The comet sighting was a dud and we left without seeing a thing but at least we’d earned some extra credit. Just as we were about to pack up, Derek pressed himself against me, his tongue slopping at my neck. We hadn’t said a word about getting back together and I pushed him away, wanting to know what was going on. 

“Are you trying to get back together” I asked him outright. 

“No, no.” He looked stricken. “I just thought—” 

“You thought what?” 

“I just thought ... we’d always have that.”  

I got in the car, slammed the door shut but he struck me as being pretty pathetic at that moment, thinking that whatever that was—a simple release, without love or emotion—could suffice. We rode home silently. Our time together very much gone.

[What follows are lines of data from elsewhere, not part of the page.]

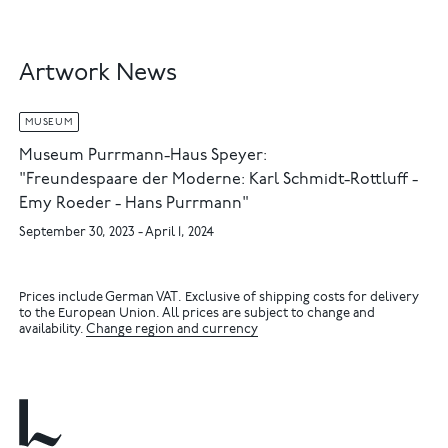
Artwork News
MUSEUM
Museum Purrmann-Haus Speyer:
"Freundespaare der Moderne: Karl Schmidt-Rottluff -
Emy Roeder - Hans Purrmann"
September 30, 2023 - April 1, 2024
Prices include German VAT. Exclusive of shipping costs for delivery
to the European Union. All prices are subject to change and
availability.
Change region and currency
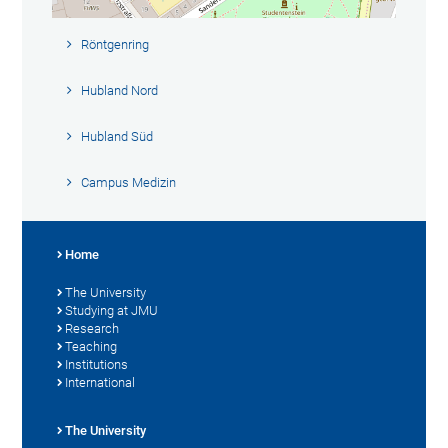
Röntgenring
Hubland Nord
Hubland Süd
Campus Medizin
Home
The University
Studying at JMU
Research
Teaching
Institutions
International
The University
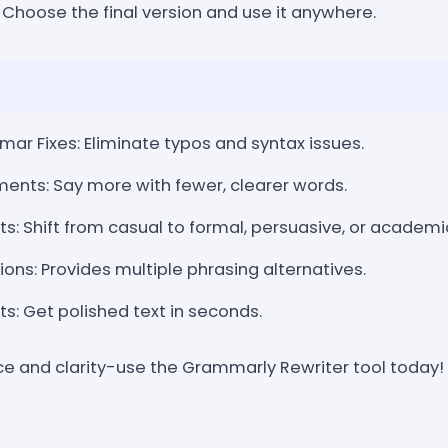
 Choose the final version and use it anywhere.
r Fixes: Eliminate typos and syntax issues.
ents: Say more with fewer, clearer words.
: Shift from casual to formal, persuasive, or academi
ons: Provides multiple phrasing alternatives.
s: Get polished text in seconds.
ce and clarity-use the Grammarly Rewriter tool today!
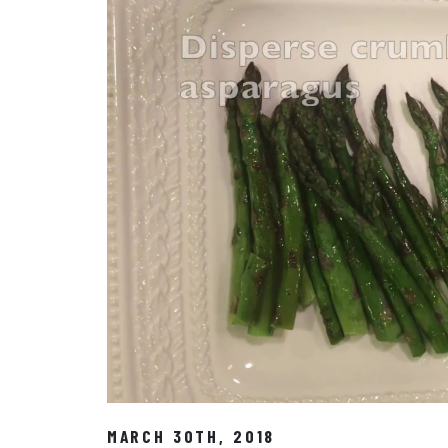
MARCH 30TH, 2018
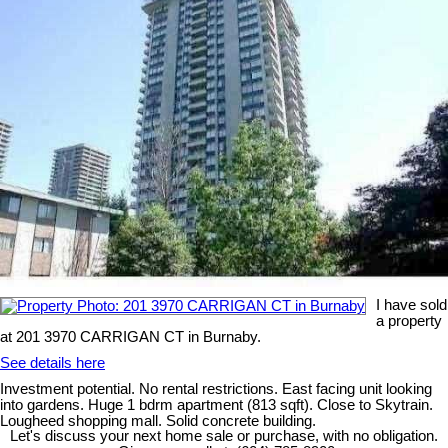
I have sold
a property
at 201 3970 CARRIGAN CT in Burnaby.
See details here
Investment potential. No rental restrictions. East facing unit looking
into gardens. Huge 1 bdrm apartment (813 sqft). Close to Skytrain.
Lougheed shopping mall. Solid concrete building.
Let's discuss your next home sale or purchase, with no obligation.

Like Derek and me, the Broken Drum, The Brown Derby and Busch Gardens are long gone too. Even Sea World is finally changing, likely on its way to oblivion. These days people flinch at seeing whales perform in tight quarters. But Bobby Vinton, at 81, still seems to be touring. The Brentwood Motor Inn and that viewless motel in Malibu remain, very much a part of my Southern California landscape. I think of Derek in passing, every time I pass.

It’s odd. I remember so much about him, from the first moment we met at the snack bar, the silly way he looked in the wig he had to wear to work, the sizzle of that first attraction, the fondness for those happy summer months of tooling around, just hanging out, going here and there in his GTO, but for the life of me I can’t remember what really went on behind the closed doors of those motel rooms. 

And whether we ever really had that.


••••••••••••••

It's crazy looking back at the people we used to love, isn't it?
While I came to, if not hate him, at least want to be done with him, looking back I know Derek was one of the good ones..

The Derek stories start here.

Oh, and I just learned that viewless motel in Malibu is up for sale. Time marches on.